Figures 13 to 16 show the results of first experiments with G-Store. The underlying graph is the road network of California, USA. The graph is undirected, connected, and consists of 1,965,206 vertices and 2,766,607 edges (5,533,214 directed edges). The longest shortest path in the graph has length 850 [17]. We ran several scenarios:

 

•    A disk representation created with G-Store’s multilevel algorithm (‘G-Store ML’) and a disk representation created by randomly mapping vertices to blocks (‘RND’). The latter was created with G-Store’s FLAT RANDOM.

•    Query buffers of 16 MB and 80 MB for G-Store ML, and a query buffer of 80 MB for RND.

•    Three datasets: In dataset ‘S’, each vertex label holds a 4-byte identifier (oid). In dataset ‘M’, each vertex label holds the identifier and between 40 and 60 bytes additional data. In dataset ‘L’, each vertex label holds the identifier and between 400 and 600 bytes additional data.

•    Three different block sizes: 4096 bytes, 16,384 bytes, and 65,536 bytes.

•    22 queries for randomly chosen oids, N and M:

(a)     Five vertex selection queries:

         SELECT oid WHERE oid = N

         SPOOL TO "out.g";

(b)    Five traversal queries with a maximum path length of 12:

         SELECT oid WHERE LEVEL <= 12

         START WITH oid = N

         SPOOL TO "out.g";

(c)     Five block-first reachability queries:

         SELECT oid IN PATH

         START WITH oid = N END WITH oid = M

         SPOOL TO "out.g";

(d)    Five shortest path queries with the same oids as for (c):

         SELECT oid IN SHORTEST PATH

         START WITH oid = N END WITH oid = M

         SPOOL TO "out.g";

(e)     Two shortest path tree queries:

         SELECT oid IN SHORTEST PATH TREE

         START WITH oid = N

         SPOOL TO "out.g";

 

The experiments were run on a machine with an Intel Core Duo 2x2.53 GHz processor, 3 GB memory, and a serial ATA hard drive with a speed of 90 rotations per second.

Overall, the results are satisfactory. Most importantly, the number of output rows, the shortest path lengths, and the longest shortest path lengths were consistent in all scenarios. The comparably better performance of RND in vertex selection and traversal queries is explained by the fact that RND used fewer blocks to store the graph. We leave the interpretation of the results to the reader.

We had planned to benchmark G-Store’s query performance against PostgreSQL using the queries presented in Section 4.2. However, in several hours, PostgreSQL returned without error only for vertex selection queries without traversal.

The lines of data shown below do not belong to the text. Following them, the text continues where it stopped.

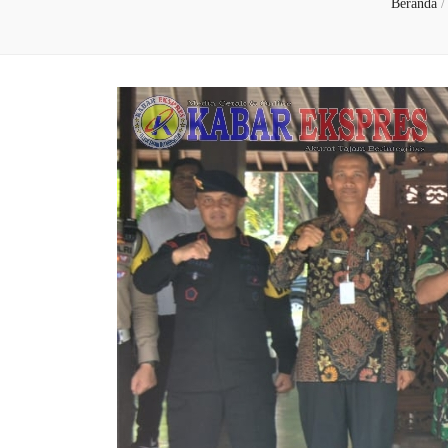
Beranda
/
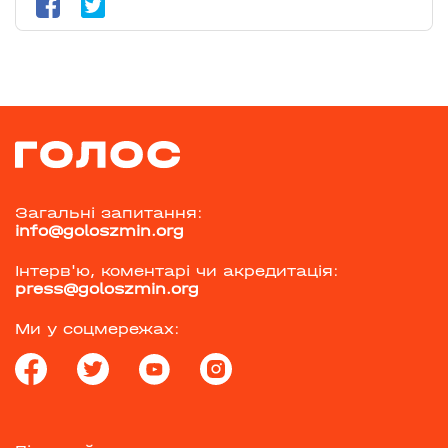
Загальні запитання:
info@goloszmin.org
Інтерв'ю, коментарі чи акредитація:
press@goloszmin.org
Ми у соцмережах:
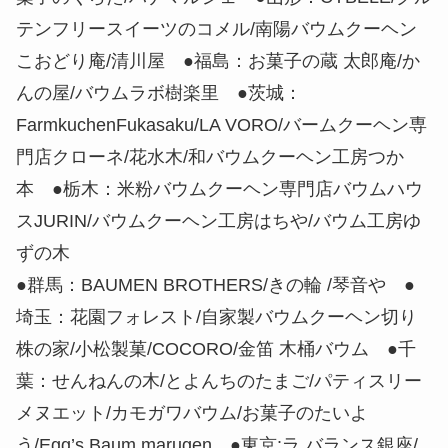
テンフリースイーツのコメル/南陽バウムクーヘン
こおどり庵/清川屋 ●福島：お菓子の蔵 太郎庵/か
んの屋/バウムラボ樹楽里 ●茨城：
FarmkuchenFukasaku/LA VORO/バームクーヘン専
門店クローネ/花水木/和バウムクーヘン工房つか
本 ●栃木：米粉バウムクーヘン専門店バウムハウ
スJURIN/バウムクーヘン工房はちや/バウム工房ゆ
ずの木
●群馬：BAUMEN BROTHERS/きの輪 /琴音や ●
埼玉：花園フォレスト/自家製バウムクーヘン切り
株の家/小松製菓/COCORO/金笛 木桶バウム ●千
葉：せんねんの木/とよんちのたまご/パティスリー
メヌエット/カモガワバウム/お菓子のたいよ
う/Egg’s Baum marugen ●東京:ラ バランス銀座/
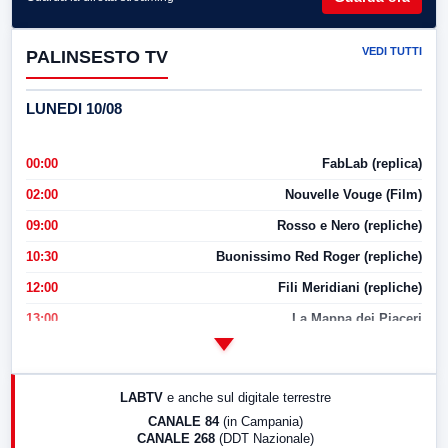
VEDI TUTTI
PALINSESTO TV
LUNEDI 10/08
00:00
FabLab (replica)
02:00
Nouvelle Vouge (Film)
09:00
Rosso e Nero (repliche)
10:30
Buonissimo Red Roger (repliche)
12:00
Fili Meridiani (repliche)
13:00
La Mappa dei Piaceri
14:00
LabNews
17:00
LabNews (replica)
LABTV
e anche sul digitale terrestre
18:30
Di Faccia e di Profilo (repliche)
CANALE 84
(in Campania)
CANALE 268
(DDT Nazionale)
19:30
LabNews (Diretta)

Specifically, we tried:

 

•    To match (b): The PL/pgSQL procedures shown in Section 4.2.3, extended with an argument to limit the path length to 12. We aborted the experiment after the procedures had not returned within several hours.

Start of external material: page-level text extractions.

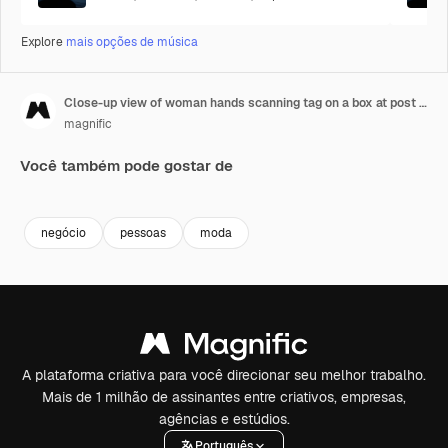
Explore
mais opções de música
Close-up view of woman hands scanning tag on a box at post office or delivery service
magnific
Você também pode gostar de
Premium
Premium
Premium
Premium
negócio
pessoas
moda
A plataforma criativa para você direcionar seu melhor trabalho.
Mais de 1 milhão de assinantes entre criativos, empresas,
agências e estúdios.
Português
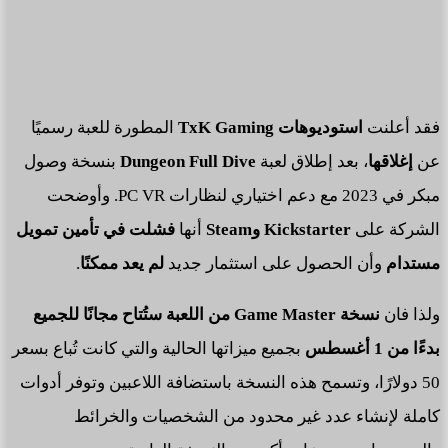
فقد أعلنت
استوديوهات TxK Gaming
المطورة للعبة رسميًا
عن
إغلاقها
، بعد إطلاق لعبة
Dungeon Full Dive
بنسخة وصول
مبكر في 2023 مع دعم اختياري لنظارات PC VR. وأوضحت
الشركة على
Kickstarter وSteam
أنها
فشلت في تأمين تمويل
مستدام
وأن الحصول على استثمار جديد
لم يعد ممكنًا
.
ولذا فان
نسخة Game Master من اللعبة ستُتاح مجانًا للجميع
بدءًا من 1 أغسطس
بجميع ميزاتها الحالية والتي كانت تُباع بسعر
50 دولارًا، وتسمح هذه النسخة باستضافة اللاعبين وتوفر أدوات
كاملة لإنشاء عدد غير محدود من الشخصيات والخرائط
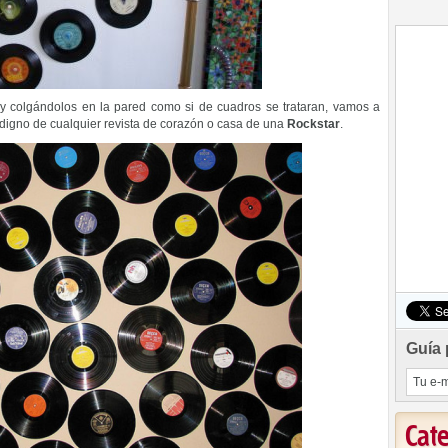
y colgándolos en la pared como si de cuadros se trataran, vamos a
 digno de cualquier revista de corazón o casa de una
Rockstar
.
Guía 
Cat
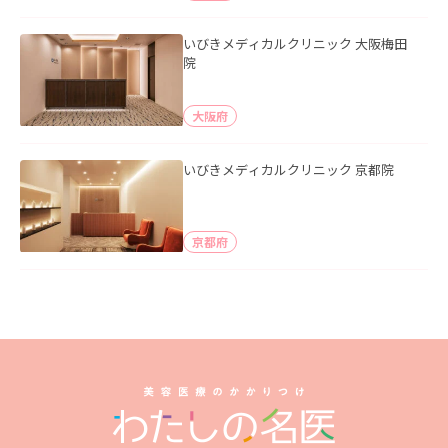
いびきメディカルクリニック 大阪梅田
院
大阪府
いびきメディカルクリニック 京都院
京都府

•    To match (d): A recursive common table expression similar to the one shown in Section 4.2.2. We limited the search to the length of the shortest path. The queries returned either with ERROR: write failed or with ERROR: could not write block N of temporary file: No space left on device, where N varied around 490,000. There were at least 10 GB free space on the disk.

•    To match (e): A recursive common table expression with GROUP BY to select the shortest paths (see Section 4.2.2). Same errors as above.